About this task » Although the entries contain pictures, the copy should hold only their exact text.
========================
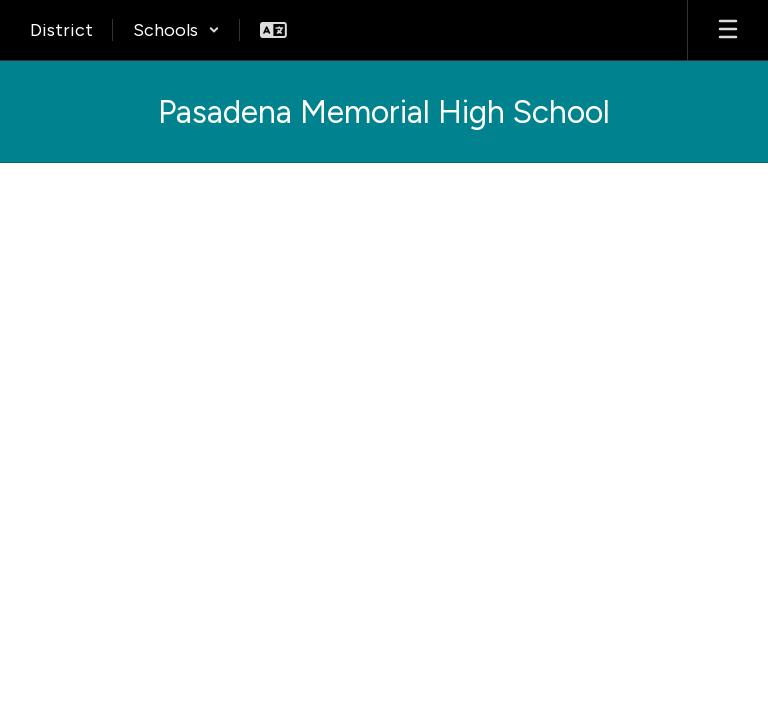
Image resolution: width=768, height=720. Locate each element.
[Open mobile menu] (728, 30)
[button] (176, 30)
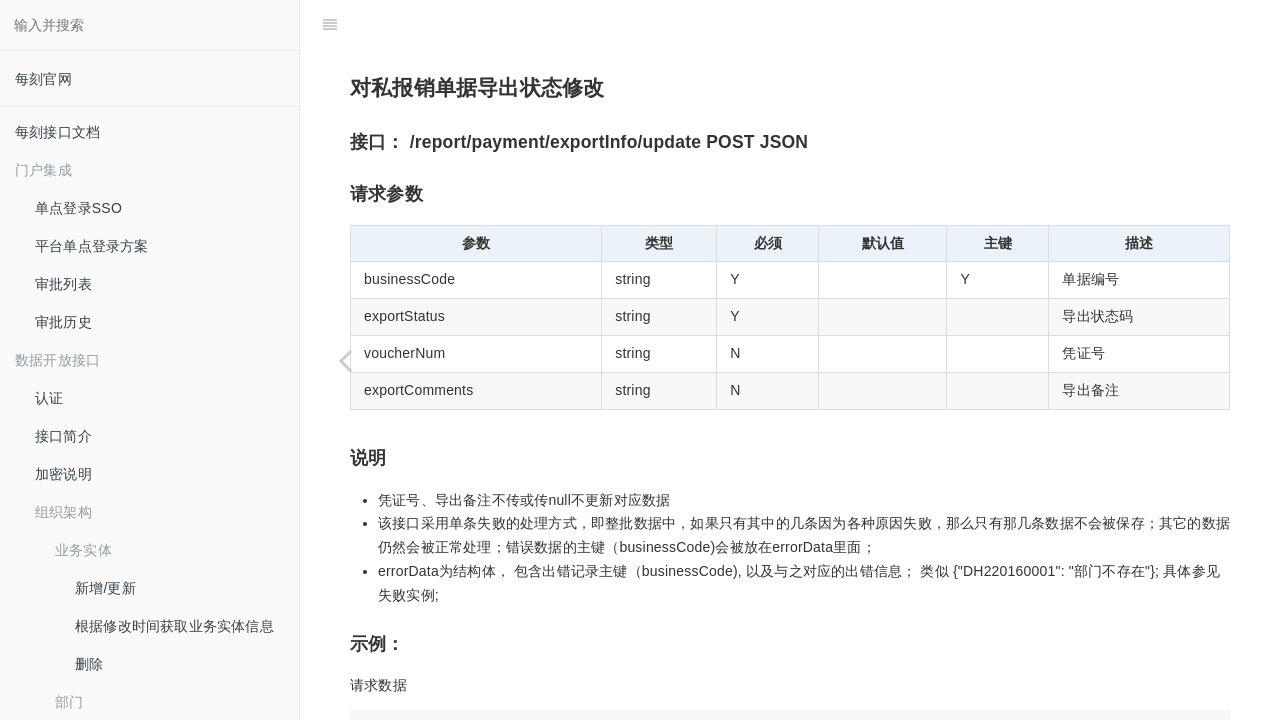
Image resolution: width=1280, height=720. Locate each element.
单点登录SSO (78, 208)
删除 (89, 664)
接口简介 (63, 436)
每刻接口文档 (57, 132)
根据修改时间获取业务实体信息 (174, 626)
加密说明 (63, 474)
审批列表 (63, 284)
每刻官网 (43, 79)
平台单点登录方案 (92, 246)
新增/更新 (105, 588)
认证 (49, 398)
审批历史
========================
Answer to this problem »
Image resolution: width=768, height=720. Locate each element.
[Open mobile menu] (728, 30)
[button] (176, 30)
Image resolution: width=1280, height=720. Locate each element.
单点登录SSO (78, 208)
删除 (89, 664)
接口简介 (63, 436)
每刻接口文档 (57, 132)
根据修改时间获取业务实体信息 (174, 626)
加密说明 (63, 474)
审批列表 (63, 284)
每刻官网 (43, 79)
平台单点登录方案 (92, 246)
新增/更新 (105, 588)
认证 (49, 398)
审批历史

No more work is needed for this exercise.